I'm helping my friend's band book a tour, and as excruciatingly painful as it can be, I'm doing it because I'm an aspiring booking agent. Now I'm not helping a band lucrative enough to even need an agent, nor am I the “CEO of Spanky Nuts Agency.” I'm just a friend who is helping his friends book a tour, and that consists heavily of finding bands from other areas who want to share a bill with them.

I still have a whole lot to learn about it, as this is the first tour I am booking. My questions to you are the following:

1. Am I doing something wrong?

2. What should I do as an aspiring agent?

3. When is the right time for a band to have an agent?



Dear Garrett,

Heck no, Garrett! You are doing something all the way right! Perhaps you were concerned that you are impeding your friends career by helping them “too early” after last week's letter–but don't sweat your technique. You and Your Friend's Band (YFB) are actually doing something I often suggest, and it sounds like you are doing it collaboratively, for mutual benefit. So A+ for Teamwork.
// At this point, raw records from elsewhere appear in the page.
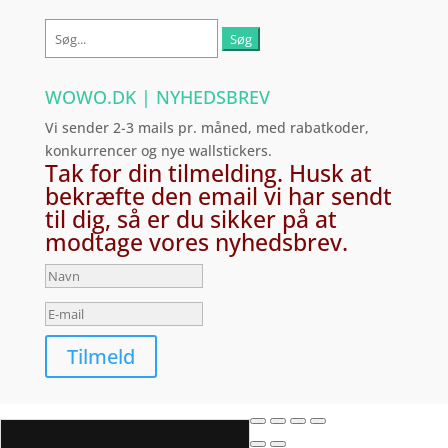
Søg
efter:
WOWO.DK | NYHEDSBREV
Vi sender 2-3 mails pr. måned, med rabatkoder,
konkurrencer og nye wallstickers.
Tak for din tilmelding. Husk at
bekræfte den email vi har sendt
til dig, så er du sikker på at
modtage vores nyhedsbrev.
Tilmeld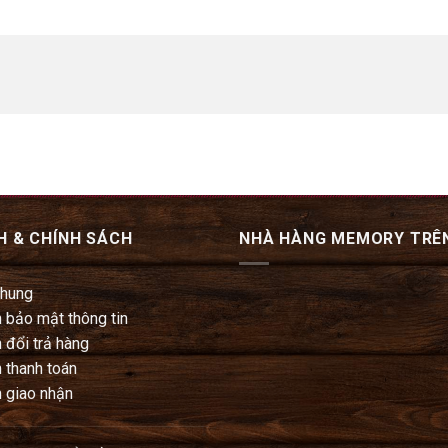
H & CHÍNH SÁCH
NHÀ HÀNG MEMORY TRÊ
chung
 bảo mật thông tin
 đổi trả hàng
 thanh toán
 giao nhận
Booking is one of those music industry jobs that you can really only learn by doing. It sounds like YFB have the tour routed and confirmed and you are doing some of the hustle, which is putting together support/headliners. This is crucial work if you want a successful tour and want to make the show promoters happy. Self-booking a tour can be a full time job, especially if you are a baby band, which is to say lucky to get a second billing on a Monday night at a downmarket wine bar in Fayetteville.
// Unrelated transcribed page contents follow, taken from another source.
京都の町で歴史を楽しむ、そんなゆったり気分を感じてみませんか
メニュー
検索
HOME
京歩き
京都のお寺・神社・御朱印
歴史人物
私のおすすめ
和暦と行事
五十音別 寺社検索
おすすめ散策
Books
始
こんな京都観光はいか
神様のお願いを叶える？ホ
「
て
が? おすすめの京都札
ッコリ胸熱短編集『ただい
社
An unsigned local band at that level is not usually a hot prospect for an established booking agent, because most people are not interested in the Sisyphysian task of establishing a band's live career and making 15% of $20 for doing so. If you can't get on a tour with a more established or connected band, you have to book yourself, and wisely, YFB has outsourced some of the burden of this tour to you. And while you are a newbie, you are clearly energetic and eager and have an some stake in the outcomes here. Small bands write in every week about their inability to draw the attentions/help of someone bigger to help them access “the next level”–when bands could be building a grassroots team, or at least temporarily employing an eager friend who wants the experience.
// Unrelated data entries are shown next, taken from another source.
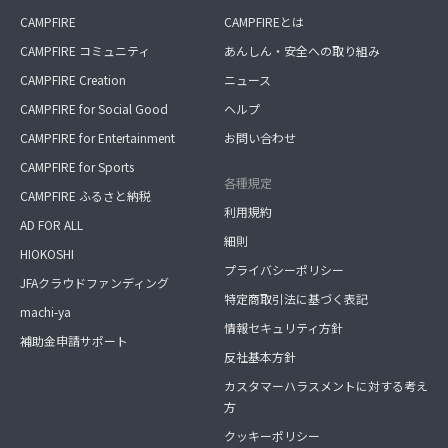
CAMPFIRE
CAMPFIREとは
CAMPFIRE コミュニティ
あんしん・安全への取り組み
CAMPFIRE Creation
ニュース
CAMPFIRE for Social Good
ヘルプ
CAMPFIRE for Entertainment
お問い合わせ
CAMPFIRE for Sports
各種規定
CAMPFIRE ふるさと納税
利用規約
AD FOR ALL
細則
HIOKOSHI
プライバシーポリシー
JFAクラウドファンディング
特定商取引法に基づく表記
machi-ya
情報セキュリティ方針
補助金申請サポート
反社基本方針
カスタマーハラスメントに対する考え
方
クッキーポリシー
What should you do? Pay attention (so you only make horrible mistakes once or twice), be organized (get a binder/do spreadsheets/make a little database), be honest with everyone so there aren't unrealistic expectations, ask for help when you need it, be easy to get ahold of, be concise in your communication, be persistent, creative and reliable. They are your friends but make sure you represent them in a professional manner. Don't be a dick to anyone–but don't be a doormat either. Booking is a world where everyone is harried and effusive, seemingly, at all times. Don't take it personally.

Your work with YFB is kind of an internship. Make yourself indespensible; fill the space that needs to be filled and you will find yourself with a job. Maybe not with this band quite yet, but if you are useful–if you are better at this than bands who don't have the time or skills or connections, people will hire you. See if you can't network your way into doing another two or three tours on a help out basis for free/a small fee (no commissions) and then start putting the word out and approaching bands that you like who have a moderate draw and are not assholes.

Lastly, why not be the CEO Of The Garrett's Hot Nuts Agency LLC, effective right now? Put it in your email signature and give yourself a title that indicates, yes, you are the boss (“Agent–GHN Agency”). It's not an upsell, dude. You are the founding agent of your agency, this tiny thing you are doing is building it. Get that shit off the ground and get business card official with it.